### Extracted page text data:
++++++++++

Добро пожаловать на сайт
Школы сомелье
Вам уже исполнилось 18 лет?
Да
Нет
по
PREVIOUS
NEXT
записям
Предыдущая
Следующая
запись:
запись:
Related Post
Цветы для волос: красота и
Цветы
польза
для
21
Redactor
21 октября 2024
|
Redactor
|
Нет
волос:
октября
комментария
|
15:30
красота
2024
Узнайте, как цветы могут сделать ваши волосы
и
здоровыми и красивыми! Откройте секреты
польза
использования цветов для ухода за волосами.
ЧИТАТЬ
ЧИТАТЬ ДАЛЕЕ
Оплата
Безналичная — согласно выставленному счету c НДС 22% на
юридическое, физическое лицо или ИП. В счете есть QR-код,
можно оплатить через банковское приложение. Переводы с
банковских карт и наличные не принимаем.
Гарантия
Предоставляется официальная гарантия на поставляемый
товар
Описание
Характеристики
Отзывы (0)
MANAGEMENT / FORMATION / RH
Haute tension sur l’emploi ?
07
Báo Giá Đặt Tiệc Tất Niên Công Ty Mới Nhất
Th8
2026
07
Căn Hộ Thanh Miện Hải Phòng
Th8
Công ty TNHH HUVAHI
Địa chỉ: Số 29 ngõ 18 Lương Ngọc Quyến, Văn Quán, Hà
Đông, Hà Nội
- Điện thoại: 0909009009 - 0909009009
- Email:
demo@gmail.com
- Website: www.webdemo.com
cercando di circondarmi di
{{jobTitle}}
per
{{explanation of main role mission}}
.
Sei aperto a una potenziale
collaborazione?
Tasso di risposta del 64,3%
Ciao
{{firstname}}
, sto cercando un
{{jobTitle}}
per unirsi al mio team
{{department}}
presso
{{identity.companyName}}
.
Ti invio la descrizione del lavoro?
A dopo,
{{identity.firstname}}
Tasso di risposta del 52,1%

++++++++++

### What you will do:
The records above must be retyped in full, exactly as written.

### Response below:
Добро пожаловать на сайт
Школы сомелье
Вам уже исполнилось 18 лет?
Да
Нет
по
PREVIOUS
NEXT
записям
Предыдущая
Следующая
запись:
запись:
Related Post
Цветы для волос: красота и
Цветы
польза
для
21
Redactor
21 октября 2024
|
Redactor
|
Нет
волос:
октября
комментария
|
15:30
красота
2024
Узнайте, как цветы могут сделать ваши волосы
и
здоровыми и красивыми! Откройте секреты
польза
использования цветов для ухода за волосами.
ЧИТАТЬ
ЧИТАТЬ ДАЛЕЕ
Оплата
Безналичная — согласно выставленному счету c НДС 22% на
юридическое, физическое лицо или ИП. В счете есть QR-код,
можно оплатить через банковское приложение. Переводы с
банковских карт и наличные не принимаем.
Гарантия
Предоставляется официальная гарантия на поставляемый
товар
Описание
Характеристики
Отзывы (0)
MANAGEMENT / FORMATION / RH
Haute tension sur l’emploi ?
07
Báo Giá Đặt Tiệc Tất Niên Công Ty Mới Nhất
Th8
2026
07
Căn Hộ Thanh Miện Hải Phòng
Th8
Công ty TNHH HUVAHI
Địa chỉ: Số 29 ngõ 18 Lương Ngọc Quyến, Văn Quán, Hà
Đông, Hà Nội
- Điện thoại: 0909009009 - 0909009009
- Email:
demo@gmail.com
- Website: www.webdemo.com
cercando di circondarmi di
{{jobTitle}}
per
{{explanation of main role mission}}
.
Sei aperto a una potenziale
collaborazione?
Tasso di risposta del 64,3%
Ciao
{{firstname}}
, sto cercando un
{{jobTitle}}
per unirsi al mio team
{{department}}
presso
{{identity.companyName}}
.
Ti invio la descrizione del lavoro?
A dopo,
{{identity.firstname}}
Tasso di risposta del 52,1%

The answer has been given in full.